Has our appetite for the all American cupcake finally been swayed by something a little more… French? Mhairi MacLeod takes a bite out of the latest confectionery trend.
France vs America. That old chestnut.
Loading article content
Well rumour has it that international relations could face their biggest pressure test yet, in the form of the macaron.
Up until now, America was doing a grand old job of winning hearts and minds on the confectionary front. The weapon of choice? The cupcake.
Ever since that infamous episode of Sex and the City where Carrie Bradshaw dated a cupcake, our obsession with glamorous fairy cakes - sorry, cupcakes - has been insatiable.
An increasingly crowded marketplace always leads to diversification. It was unsurprising, then, that cupcake-decorating classes and DIY kits that turned anyone with a hint of an interest into a full-blown expert overnight began to pop up.

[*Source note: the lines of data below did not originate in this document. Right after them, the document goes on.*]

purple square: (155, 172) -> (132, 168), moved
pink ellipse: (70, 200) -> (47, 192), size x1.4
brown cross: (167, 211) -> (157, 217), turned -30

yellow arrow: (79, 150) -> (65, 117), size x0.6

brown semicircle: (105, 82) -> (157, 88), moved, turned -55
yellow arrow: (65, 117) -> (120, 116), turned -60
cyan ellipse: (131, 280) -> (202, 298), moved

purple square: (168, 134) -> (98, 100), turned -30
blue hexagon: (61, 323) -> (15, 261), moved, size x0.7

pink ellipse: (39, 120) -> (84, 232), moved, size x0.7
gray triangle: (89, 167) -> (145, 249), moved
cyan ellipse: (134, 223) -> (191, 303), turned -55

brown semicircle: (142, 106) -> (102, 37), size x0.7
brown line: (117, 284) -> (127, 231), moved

Before long everyone was at it and, as we all know, nothing ends the party faster than when the general public get involved.
But fear not, there's another contender in town.

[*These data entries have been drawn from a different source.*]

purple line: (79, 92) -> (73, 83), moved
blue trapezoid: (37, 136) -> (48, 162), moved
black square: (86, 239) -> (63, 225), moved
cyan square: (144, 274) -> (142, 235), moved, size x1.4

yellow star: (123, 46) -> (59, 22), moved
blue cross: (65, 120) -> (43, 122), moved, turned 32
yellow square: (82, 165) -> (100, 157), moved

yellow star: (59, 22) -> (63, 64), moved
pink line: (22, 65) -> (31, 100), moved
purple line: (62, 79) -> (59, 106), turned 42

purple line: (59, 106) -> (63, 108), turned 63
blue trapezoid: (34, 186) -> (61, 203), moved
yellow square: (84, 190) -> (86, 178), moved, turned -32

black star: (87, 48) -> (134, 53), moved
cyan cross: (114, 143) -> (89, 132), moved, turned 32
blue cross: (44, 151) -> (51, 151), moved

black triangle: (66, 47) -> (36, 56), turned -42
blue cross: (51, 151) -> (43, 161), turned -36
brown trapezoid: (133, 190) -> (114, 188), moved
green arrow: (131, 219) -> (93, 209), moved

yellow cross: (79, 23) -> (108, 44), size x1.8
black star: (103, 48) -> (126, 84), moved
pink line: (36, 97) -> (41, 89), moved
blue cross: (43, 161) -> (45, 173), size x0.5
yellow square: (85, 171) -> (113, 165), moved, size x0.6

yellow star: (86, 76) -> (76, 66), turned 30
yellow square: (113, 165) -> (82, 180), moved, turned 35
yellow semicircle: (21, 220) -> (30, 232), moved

Set to cause permanent confusion, as the people of Scotland make it their duty to call macarons 'macaroons' forever more, this is France's answer to the cupcake craze.
Almond-based, multi-coloured meringues sandwiched together with cream, fruit puree or chocolate ganache, the modern macaron was invented in the 1930s but has roots that date all the way back to the 16th century… long before the word cupcake was even invented.

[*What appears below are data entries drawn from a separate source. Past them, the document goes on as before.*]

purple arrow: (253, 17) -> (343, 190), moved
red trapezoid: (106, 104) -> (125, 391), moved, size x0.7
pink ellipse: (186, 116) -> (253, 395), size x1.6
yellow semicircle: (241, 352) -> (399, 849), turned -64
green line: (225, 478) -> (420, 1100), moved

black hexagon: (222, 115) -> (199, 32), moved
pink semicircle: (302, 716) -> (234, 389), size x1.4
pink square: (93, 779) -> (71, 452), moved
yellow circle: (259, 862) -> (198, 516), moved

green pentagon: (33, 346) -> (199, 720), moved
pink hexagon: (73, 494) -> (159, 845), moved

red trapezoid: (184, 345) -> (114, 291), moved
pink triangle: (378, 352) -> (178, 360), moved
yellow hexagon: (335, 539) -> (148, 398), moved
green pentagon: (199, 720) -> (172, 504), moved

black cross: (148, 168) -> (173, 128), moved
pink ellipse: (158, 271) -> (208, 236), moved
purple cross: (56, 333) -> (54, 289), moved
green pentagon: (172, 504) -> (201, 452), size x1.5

Embellished with flavours like pistachio, beetroot and ginger, the macaron exploded from the haute couture houses of Paris in the most fabulous way possible.
Like the cupcake, the rise of the macaron can be mapped through appearances on the small screen including shows like Made in Chelsea, Gossip Girl and The Great British Bake Off.
And where the Bake Off goes, the public follows with macaron shops popping up all over central Scotland and bringing a little bit of luxury a la Ladurée to all and sundry.
It's official. The French have landed.
So what's to stop the macaron following in the footsteps of its predecessor the cupcake or even the even shorter lived 'cake pop'?
Well, it's got a lot to do with je ne sais quoi. Literally. Because barely any of us actually know how to make them.
The accessibility of the cupcake has, ultimately, been its downfall. Children are encouraged to stick their wooden spoon in, and a multitude of sins can be masked by imaginatively applied butter-cream.
The macaron, on the other hand, requires a degree of finesse. It is the diva of the patisserie. Each glossy creation demands a delicate touch and throws a tantrum at the mere mention of humidity.
A beacon of sophisticated frivolity it may be, but the real proof in the pudding will be whether people still end up sickening themselves of this very French fancy.